11月30日(土)花形講談会 宝井琴調独演会 -琴調の冬- らくごカフェ

蚊取り線香の広告の様な副題ですが、これ、主催者さんが命名したものでしょうか。
無駄口はさておき・・・『講釈をゆっくり聴きたいなぁ』とあちこち探しておりましたら、寄席で高座をお見かけする琴調先生の独演が目に留まりました。
しかも『柳田の堪忍袋』、『中村仲蔵』と噺の方でお馴染みの読み物。
『これはお誂え向き』とばかりに、らくごカフェへやって参りました。


◆神田松之丞 『違袖の音吉』
『たがそでのおときち』と読みます。
家業の魚屋を手伝う当年十二歳の音吉は、口が達者な生意気小僧。
今日も天秤を担いで魚を商っている最中、天満橋でよろけてきた土地の侠客とぶつかって転ばされてしまいます。

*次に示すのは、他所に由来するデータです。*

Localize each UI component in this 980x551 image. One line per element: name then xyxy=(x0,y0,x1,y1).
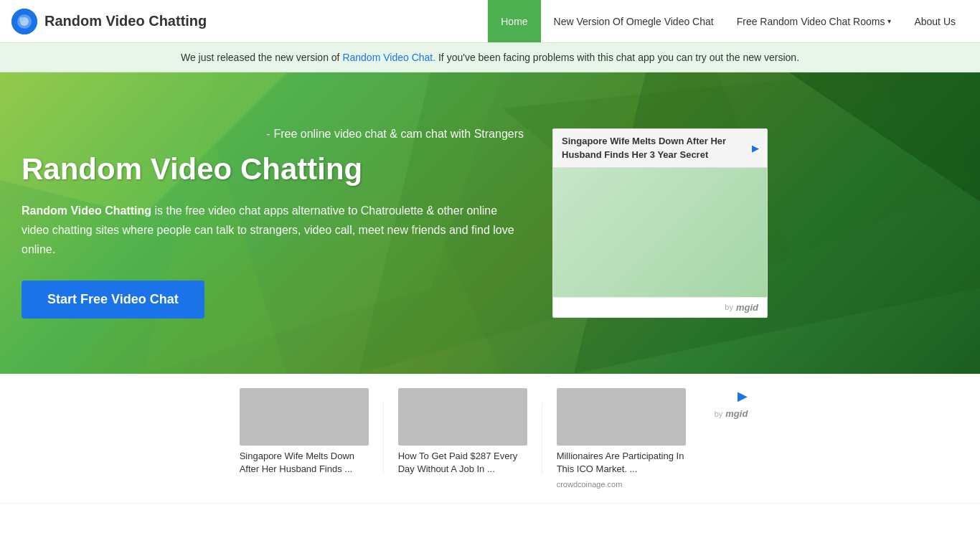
strip-mgid-brand: mgid xyxy=(725,408,748,419)
brand-icon xyxy=(11,9,37,34)
hero-subtitle: - Free online video chat & cam chat with… xyxy=(22,128,524,141)
hero-ad-card: Singapore Wife Melts Down After Her Husb… xyxy=(552,128,768,317)
ads-strip-right: ▶ by mgid xyxy=(700,388,755,419)
announcement-prefix: We just released the new version of xyxy=(181,52,342,63)
nav-about[interactable]: About Us xyxy=(901,0,969,42)
mgid-by-label: by xyxy=(725,303,733,311)
hero-ad-title: Singapore Wife Melts Down After Her Husb… xyxy=(562,135,748,161)
ad-item-3: Millionaires Are Participating In This I… xyxy=(542,388,700,489)
chevron-down-icon: ▾ xyxy=(887,17,891,25)
hero-ad-body xyxy=(553,168,767,297)
hero-ad-header: Singapore Wife Melts Down After Her Husb… xyxy=(553,129,767,167)
svg-point-3 xyxy=(19,17,24,22)
hero-title: Random Video Chatting xyxy=(22,152,524,187)
bottom-section: Our video chat is so simple that you can… xyxy=(0,504,980,551)
ad-title-2: How To Get Paid $287 Every Day Without A… xyxy=(398,450,527,476)
ad-thumb-2 xyxy=(398,388,527,446)
ad-item-2: How To Get Paid $287 Every Day Without A… xyxy=(384,388,542,476)
announcement-suffix: If you've been facing problems with this… xyxy=(435,52,799,63)
nav-rooms-label: Free Random Video Chat Rooms xyxy=(737,16,885,27)
hero-desc-bold: Random Video Chatting xyxy=(22,204,151,217)
brand-logo[interactable]: Random Video Chatting xyxy=(11,9,488,34)
announcement-link[interactable]: Random Video Chat. xyxy=(342,52,435,63)
svg-marker-8 xyxy=(789,72,980,202)
ad-item-1: Singapore Wife Melts Down After Her Husb… xyxy=(225,388,383,476)
hero-ad-footer: by mgid xyxy=(553,297,767,317)
hero-content: - Free online video chat & cam chat with… xyxy=(22,128,524,319)
ad-title-3: Millionaires Are Participating In This I… xyxy=(557,450,686,476)
ad-thumb-1 xyxy=(240,388,369,446)
ad-source-3: crowdcoinage.com xyxy=(557,480,686,489)
nav-home[interactable]: Home xyxy=(488,0,540,42)
bottom-title: Our video chat is so simple that you can… xyxy=(167,547,813,551)
nav-rooms[interactable]: Free Random Video Chat Rooms ▾ xyxy=(727,0,902,42)
strip-play-icon: ▶ xyxy=(738,388,748,404)
announcement-bar: We just released the new version of Rand… xyxy=(0,43,980,72)
ad-marker-icon: ▶ xyxy=(752,143,758,154)
nav-omegle[interactable]: New Version Of Omegle Video Chat xyxy=(541,0,727,42)
navbar: Random Video Chatting Home New Version O… xyxy=(0,0,980,43)
nav-links: Home New Version Of Omegle Video Chat Fr… xyxy=(488,0,969,42)
strip-mgid: by mgid xyxy=(715,408,748,419)
mgid-brand-label: mgid xyxy=(736,302,758,313)
ads-strip: Singapore Wife Melts Down After Her Husb… xyxy=(0,374,980,504)
ad-thumb-3 xyxy=(557,388,686,446)
hero-description: Random Video Chatting is the free video … xyxy=(22,201,524,260)
brand-name: Random Video Chatting xyxy=(44,13,207,29)
hero-section: - Free online video chat & cam chat with… xyxy=(0,72,980,374)
strip-mgid-by: by xyxy=(715,410,723,418)
start-video-chat-button[interactable]: Start Free Video Chat xyxy=(22,281,204,319)
ad-title-1: Singapore Wife Melts Down After Her Husb… xyxy=(240,450,369,476)
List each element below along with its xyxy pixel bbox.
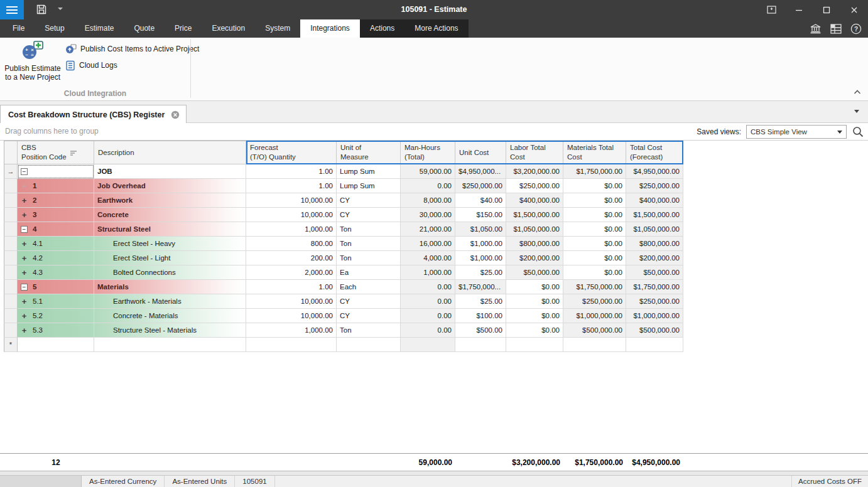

怒った音吉、生意気に啖呵を切ったのは良かったが、逆に相手を怒らせ脇差を抜かれて刃傷沙汰へ。

剽軽な演出をも取り入れた侠客伝。
この音吉、件の侠客の子分となり、十九歳にしてその名を轟かせる侠客となったと言う出世の物語。
前講として見事な出来。満員の客席を充分に温めて下がりました。

◆宝井琴調 『中村仲蔵』
客席の空気を落ち着ける様に、穏やかな声で先ずは雑談めいたお話。

『いま帰った』、『お帰りなさい』と仲蔵夫婦の遣り取りから読み始めました。
座付作者の金井三笑との確執から「弁当幕」五段目の斧定九郎一役と思いがけぬ軽い役を振られた仲蔵。
江戸を売ろうと決心しますが、女房の『いつもの様に演りたい様に演って、もししくじったらそれからでも・・・』との言葉を受け入れて、まず神頼み。柳島の妙見様へ。
噺の方と同じ展開ですが、琴調先生は金井三笑との確執を強調した演出でした。
妙見様近くの蕎麦屋場面は割合とあっさり目。対して芝居場面はたっぷり演ってくれました。迫力満点。

しくじったと江戸を売る仲蔵。
品川へと急ぐ途中、とある商店の店先で芝居真似をしながら仕事をする小僧の声に、ついと歩みを止めていると、その家の主人が帰って来ます。
(ここ『鶴亀屋という扇子屋』だったかしらん、ちょっと聴き漏らしてしまいました)

帰って来た主人曰く『五段目を観たら、後がつまらなくなって途中で帰って来た』
聞いた仲蔵が『あぁ、俺のせいだ。申し訳ない』と思いながら小僧と主人の会話を更に聞いておりますと『小僧、明日連れて行ってやる。仲蔵の定九郎が大変に好かった』との嬉しい言葉。
『あぁ、このご主人は明日も俺を観に来てくれると言ってくれた。このことをせめて女房に伝えて・・・』と家へ戻り、そして座頭團十郎方へ。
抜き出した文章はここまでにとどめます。